Every company needs to comply hundreds of Laws, rules, regulations. These laws are complex and non-compliances would attract major risk to company. Periodically inspecting the records of company gives exact information whether, and if so, to what extent Company has complied with the laws applicable to the Company.
Secretarial Audit gives comfort to the regulators, stakeholders and management that company has disciplined approach to evaluate and improve effectiveness of risk management, control, and governance processes
As per section 204 of the Companies Act, 2013 read with Companies (Appointment and Remuneration of Managerial Personnel) Rules, 2014, following companies are required to obtain ‘Secretarial Audit Report’ form independent practicing company secretary;
(1) Every listed company
(2) Every public company having a paid-up share capital of Fifty Crore rupees or more; or
(3) (b) Every public company having a turnover of Two Hundred Fifty Crore rupees or more.

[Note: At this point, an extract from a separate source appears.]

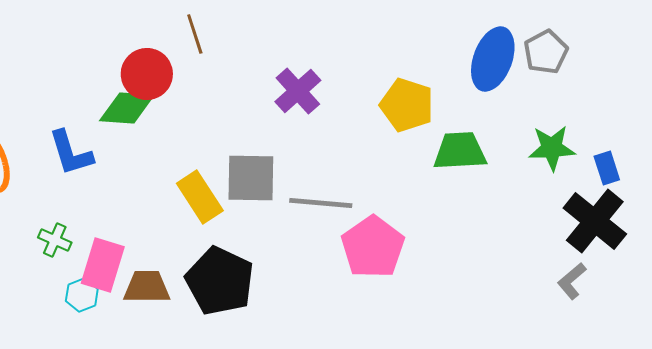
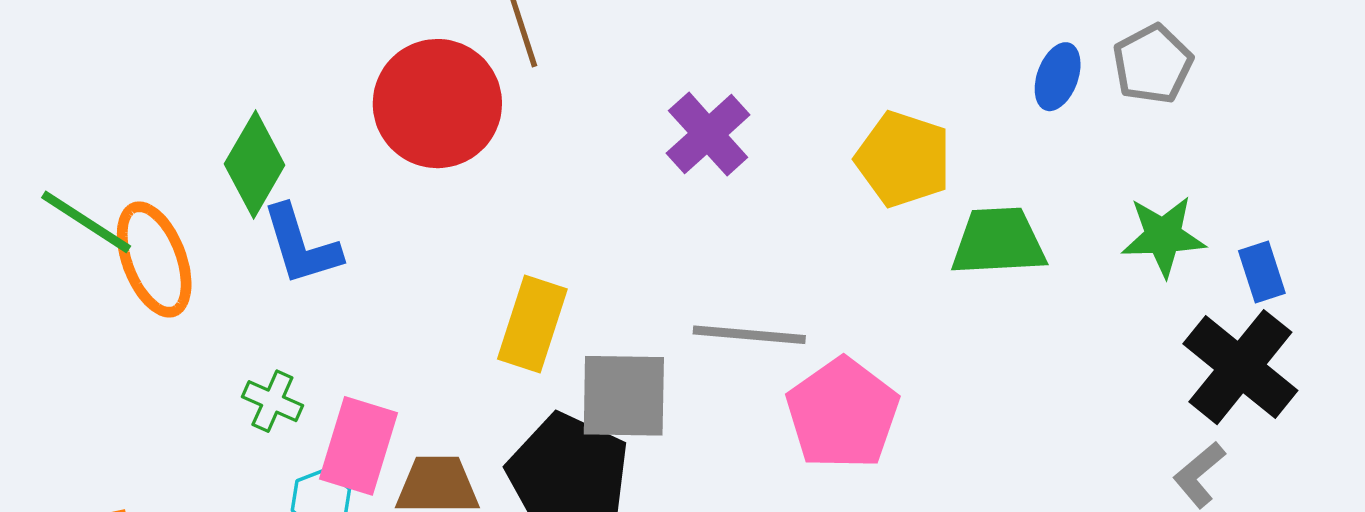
blue ellipse: (493, 59) -> (1058, 77), size x0.6
red circle: (147, 74) -> (437, 104), size x1.4
green diamond: (127, 108) -> (255, 164), moved, turned -64
gray square: (251, 178) -> (624, 396), moved
yellow rectangle: (200, 197) -> (532, 324), turned 51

• “Turnover” means the aggregate value of the realisation of amount made from the sale, supply or distribution of goods or on account of services rendered, or both, by the company during a financial year. [Section 2(91)]
Secretarial Audit is also mandatory to a private company which is a subsidiary of a public company, and which falls under the prescribed class of companies
WHO CAN BE APPOINTED AS SECRETARIAL AUDITOR?

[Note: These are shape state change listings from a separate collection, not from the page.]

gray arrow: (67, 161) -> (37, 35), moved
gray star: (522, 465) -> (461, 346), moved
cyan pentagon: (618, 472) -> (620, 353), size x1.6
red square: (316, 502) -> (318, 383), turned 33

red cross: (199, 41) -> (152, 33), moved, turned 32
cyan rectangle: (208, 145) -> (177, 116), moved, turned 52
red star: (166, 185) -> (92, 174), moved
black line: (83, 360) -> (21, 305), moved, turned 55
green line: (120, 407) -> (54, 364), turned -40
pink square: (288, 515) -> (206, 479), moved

Only a member of the Institute of Company Secretaries of India holding certificate of practice (company secretary in practice) can conduct Secretarial Audit and furnish the Secretarial Audit Report to the Company.
PROFESSIONAL RESPONSIBILITY AND PENALTY FOR INCORRECT AUDIT REPORT
• Section 448 of Companies Act, 2013 deals with penalty for false statements. the section provides that if in any return, report, certificate, financial statement, prospectus, statement or other document required by, or for the purposes of any of the provisions of this Act or the rules made thereunder, any person makes a statement,
• (a) Which is false in any material particulars, knowing it to be false; or
• (b) Which omits any material fact, knowing it to be material,
• he shall be liable under section 447.
• Section 447 deals with punishment for fraud which provides that any person who is found to be guilty of fraud, shall be punishable with imprisonment for a term which shall not be less than six months but which may extend to ten years and shall also be liable to fine which shall not be less than the amount involved in the fraud, but which may extend to three times the amount involved in the fraud. In case, the fraud in question involves public interest, the term of imprisonment shall not be less than three years.
• In terms of Section 448, a Company Secretary in Practice is liable to attract penal provision if, he makes statement in the Secretarial Audit Report which is false is any material particulars, knowing it be false or omits any material fact knowing it to be material.
• Besides, the Company Secretary in Practice shall be liable for professional or other misconduct mentioned in First or Second Schedule or in both the Schedules to the Company Secretaries Act, 1980 and where held guilty, be liable for the following actions:
• (i) where found guilty of professional or other misconduct mentioned in the First Schedule:
• (a) reprimand;
• (b) removal of name from the register of members upto a period of three months;
• (c) fine which may extend to one lakh rupees.
• (ii) where found guilty of professional or other misconduct mentioned in the Second Schedule:
• (a) reprimand;
• (b) removal of name from the register of members permanently or such period as may be thought fit by the Disciplinary Committee;
• (c) fine which may extend to five lakh rupees.